Given data Start Marker
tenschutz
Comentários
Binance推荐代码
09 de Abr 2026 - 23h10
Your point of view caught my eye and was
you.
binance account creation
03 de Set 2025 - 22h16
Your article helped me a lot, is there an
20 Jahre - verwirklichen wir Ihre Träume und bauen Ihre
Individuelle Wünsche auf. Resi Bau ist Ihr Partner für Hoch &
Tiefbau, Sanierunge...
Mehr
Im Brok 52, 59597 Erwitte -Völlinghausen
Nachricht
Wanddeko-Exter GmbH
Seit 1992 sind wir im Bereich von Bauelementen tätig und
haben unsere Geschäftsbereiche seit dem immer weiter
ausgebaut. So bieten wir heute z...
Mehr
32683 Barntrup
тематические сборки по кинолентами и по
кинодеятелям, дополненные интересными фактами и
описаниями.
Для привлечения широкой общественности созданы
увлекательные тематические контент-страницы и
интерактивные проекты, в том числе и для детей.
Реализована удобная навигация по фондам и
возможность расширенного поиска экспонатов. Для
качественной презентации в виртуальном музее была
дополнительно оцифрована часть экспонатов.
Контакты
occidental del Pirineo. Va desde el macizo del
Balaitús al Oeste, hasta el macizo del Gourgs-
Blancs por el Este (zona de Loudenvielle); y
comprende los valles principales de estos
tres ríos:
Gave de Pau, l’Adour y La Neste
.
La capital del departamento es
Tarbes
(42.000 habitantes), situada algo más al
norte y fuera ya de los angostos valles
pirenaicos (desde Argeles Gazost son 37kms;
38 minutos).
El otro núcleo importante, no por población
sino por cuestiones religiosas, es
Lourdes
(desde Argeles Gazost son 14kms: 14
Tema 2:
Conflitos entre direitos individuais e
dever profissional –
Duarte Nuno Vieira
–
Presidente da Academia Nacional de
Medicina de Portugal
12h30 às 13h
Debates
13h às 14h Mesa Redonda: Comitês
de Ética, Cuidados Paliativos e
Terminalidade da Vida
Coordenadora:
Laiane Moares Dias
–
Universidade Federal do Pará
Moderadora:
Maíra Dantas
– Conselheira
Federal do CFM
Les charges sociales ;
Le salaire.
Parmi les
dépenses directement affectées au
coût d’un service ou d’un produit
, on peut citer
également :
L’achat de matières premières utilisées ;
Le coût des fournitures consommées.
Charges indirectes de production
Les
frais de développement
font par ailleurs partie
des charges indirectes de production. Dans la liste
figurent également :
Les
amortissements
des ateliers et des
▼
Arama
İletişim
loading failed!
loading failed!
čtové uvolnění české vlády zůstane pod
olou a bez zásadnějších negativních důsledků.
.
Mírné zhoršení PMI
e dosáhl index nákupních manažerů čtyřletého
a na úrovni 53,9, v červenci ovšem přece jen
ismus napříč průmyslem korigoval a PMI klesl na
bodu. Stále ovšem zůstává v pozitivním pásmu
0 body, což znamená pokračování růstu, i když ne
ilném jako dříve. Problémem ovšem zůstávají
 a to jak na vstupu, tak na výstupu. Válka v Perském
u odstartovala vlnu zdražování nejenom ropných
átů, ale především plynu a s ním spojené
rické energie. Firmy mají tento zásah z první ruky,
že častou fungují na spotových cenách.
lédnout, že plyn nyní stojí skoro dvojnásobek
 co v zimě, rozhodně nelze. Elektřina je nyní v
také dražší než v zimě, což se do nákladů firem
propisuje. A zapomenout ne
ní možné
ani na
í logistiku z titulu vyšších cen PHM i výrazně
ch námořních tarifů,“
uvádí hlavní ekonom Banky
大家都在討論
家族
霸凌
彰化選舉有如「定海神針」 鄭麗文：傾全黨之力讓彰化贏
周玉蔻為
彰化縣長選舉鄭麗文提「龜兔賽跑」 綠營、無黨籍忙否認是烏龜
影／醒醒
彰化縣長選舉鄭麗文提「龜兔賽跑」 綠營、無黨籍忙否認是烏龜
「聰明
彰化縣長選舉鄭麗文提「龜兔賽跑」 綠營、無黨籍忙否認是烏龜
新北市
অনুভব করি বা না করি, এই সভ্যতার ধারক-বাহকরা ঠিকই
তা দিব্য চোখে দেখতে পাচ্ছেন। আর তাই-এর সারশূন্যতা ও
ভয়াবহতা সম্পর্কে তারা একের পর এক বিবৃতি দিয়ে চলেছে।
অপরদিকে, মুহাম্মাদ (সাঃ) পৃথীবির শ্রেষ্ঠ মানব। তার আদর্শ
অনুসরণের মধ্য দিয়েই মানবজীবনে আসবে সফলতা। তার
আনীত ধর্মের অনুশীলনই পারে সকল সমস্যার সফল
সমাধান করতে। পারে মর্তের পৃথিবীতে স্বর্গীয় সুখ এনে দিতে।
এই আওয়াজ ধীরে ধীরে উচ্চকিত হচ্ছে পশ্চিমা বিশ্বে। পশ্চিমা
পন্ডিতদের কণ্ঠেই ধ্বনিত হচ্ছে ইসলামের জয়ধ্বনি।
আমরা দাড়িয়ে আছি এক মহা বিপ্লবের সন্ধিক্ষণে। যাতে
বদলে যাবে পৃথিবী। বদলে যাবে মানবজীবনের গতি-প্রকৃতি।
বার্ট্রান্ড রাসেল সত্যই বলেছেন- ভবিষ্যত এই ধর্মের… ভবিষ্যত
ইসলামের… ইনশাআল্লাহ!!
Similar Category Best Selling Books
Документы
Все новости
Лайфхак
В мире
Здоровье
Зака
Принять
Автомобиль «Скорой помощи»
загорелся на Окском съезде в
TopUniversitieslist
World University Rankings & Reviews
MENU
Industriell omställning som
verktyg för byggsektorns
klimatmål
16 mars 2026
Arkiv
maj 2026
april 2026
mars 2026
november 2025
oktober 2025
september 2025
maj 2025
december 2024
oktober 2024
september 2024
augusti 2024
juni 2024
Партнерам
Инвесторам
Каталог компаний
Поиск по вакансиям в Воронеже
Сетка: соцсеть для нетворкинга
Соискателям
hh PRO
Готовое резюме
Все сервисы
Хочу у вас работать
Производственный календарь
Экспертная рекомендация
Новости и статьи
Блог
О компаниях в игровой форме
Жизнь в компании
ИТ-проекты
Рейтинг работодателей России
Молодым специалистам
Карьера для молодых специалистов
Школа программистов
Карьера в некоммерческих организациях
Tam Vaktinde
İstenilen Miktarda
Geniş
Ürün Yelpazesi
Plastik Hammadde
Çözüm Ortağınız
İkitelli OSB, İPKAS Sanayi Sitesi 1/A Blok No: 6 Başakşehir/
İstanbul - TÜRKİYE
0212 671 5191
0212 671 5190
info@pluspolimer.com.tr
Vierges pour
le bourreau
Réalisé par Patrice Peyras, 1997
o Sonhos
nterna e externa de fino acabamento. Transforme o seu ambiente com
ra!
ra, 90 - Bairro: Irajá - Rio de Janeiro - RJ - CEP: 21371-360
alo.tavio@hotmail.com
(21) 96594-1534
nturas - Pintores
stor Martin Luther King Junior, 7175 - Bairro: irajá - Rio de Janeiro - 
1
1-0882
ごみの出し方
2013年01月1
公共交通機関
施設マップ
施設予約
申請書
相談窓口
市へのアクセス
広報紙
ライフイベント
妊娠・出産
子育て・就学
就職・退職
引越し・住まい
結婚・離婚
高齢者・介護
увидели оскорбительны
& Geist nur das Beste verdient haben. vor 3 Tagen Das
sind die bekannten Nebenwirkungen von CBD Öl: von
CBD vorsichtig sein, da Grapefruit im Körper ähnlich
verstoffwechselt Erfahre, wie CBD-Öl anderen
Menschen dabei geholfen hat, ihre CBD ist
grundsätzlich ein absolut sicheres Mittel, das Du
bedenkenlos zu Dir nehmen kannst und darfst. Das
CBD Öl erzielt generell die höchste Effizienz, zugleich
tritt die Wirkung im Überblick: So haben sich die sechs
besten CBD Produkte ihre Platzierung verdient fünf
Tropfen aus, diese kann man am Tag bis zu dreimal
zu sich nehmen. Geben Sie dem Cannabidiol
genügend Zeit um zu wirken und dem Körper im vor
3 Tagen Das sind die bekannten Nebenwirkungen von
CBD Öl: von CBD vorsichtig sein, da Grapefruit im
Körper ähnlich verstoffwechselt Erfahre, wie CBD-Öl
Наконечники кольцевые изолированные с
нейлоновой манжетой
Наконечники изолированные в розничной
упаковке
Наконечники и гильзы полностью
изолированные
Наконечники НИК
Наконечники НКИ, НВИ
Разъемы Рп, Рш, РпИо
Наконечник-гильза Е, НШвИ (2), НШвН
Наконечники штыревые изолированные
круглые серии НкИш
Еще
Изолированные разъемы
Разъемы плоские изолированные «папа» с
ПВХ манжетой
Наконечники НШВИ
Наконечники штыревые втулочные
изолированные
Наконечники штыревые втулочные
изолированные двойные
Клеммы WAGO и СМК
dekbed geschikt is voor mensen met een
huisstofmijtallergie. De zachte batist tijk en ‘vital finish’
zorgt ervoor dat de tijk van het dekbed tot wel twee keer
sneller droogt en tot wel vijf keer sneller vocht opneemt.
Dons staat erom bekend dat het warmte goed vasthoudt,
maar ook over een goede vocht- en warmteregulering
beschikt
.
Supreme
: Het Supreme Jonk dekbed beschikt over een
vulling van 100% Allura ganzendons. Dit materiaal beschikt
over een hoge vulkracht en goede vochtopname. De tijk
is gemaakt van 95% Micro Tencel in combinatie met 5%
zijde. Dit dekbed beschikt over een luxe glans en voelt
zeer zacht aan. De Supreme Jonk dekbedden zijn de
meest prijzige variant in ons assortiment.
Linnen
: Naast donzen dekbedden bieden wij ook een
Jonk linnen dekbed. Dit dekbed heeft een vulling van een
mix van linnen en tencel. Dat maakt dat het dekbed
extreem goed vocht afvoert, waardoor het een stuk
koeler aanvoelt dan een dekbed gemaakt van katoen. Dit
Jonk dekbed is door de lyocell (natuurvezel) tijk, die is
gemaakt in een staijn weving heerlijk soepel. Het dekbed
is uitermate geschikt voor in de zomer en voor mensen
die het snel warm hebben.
Given data End Marker
[Your goal]:
Within the material above, transcribe exactly the lines that run from the line holding "grundsätzlich ein absolut" through the line holding "besten CBD Produkte".

[Exercise response]:
grundsätzlich ein absolut sicheres Mittel, das Du
bedenkenlos zu Dir nehmen kannst und darfst. Das
CBD Öl erzielt generell die höchste Effizienz, zugleich
tritt die Wirkung im Überblick: So haben sich die sechs
besten CBD Produkte ihre Platzierung verdient fünf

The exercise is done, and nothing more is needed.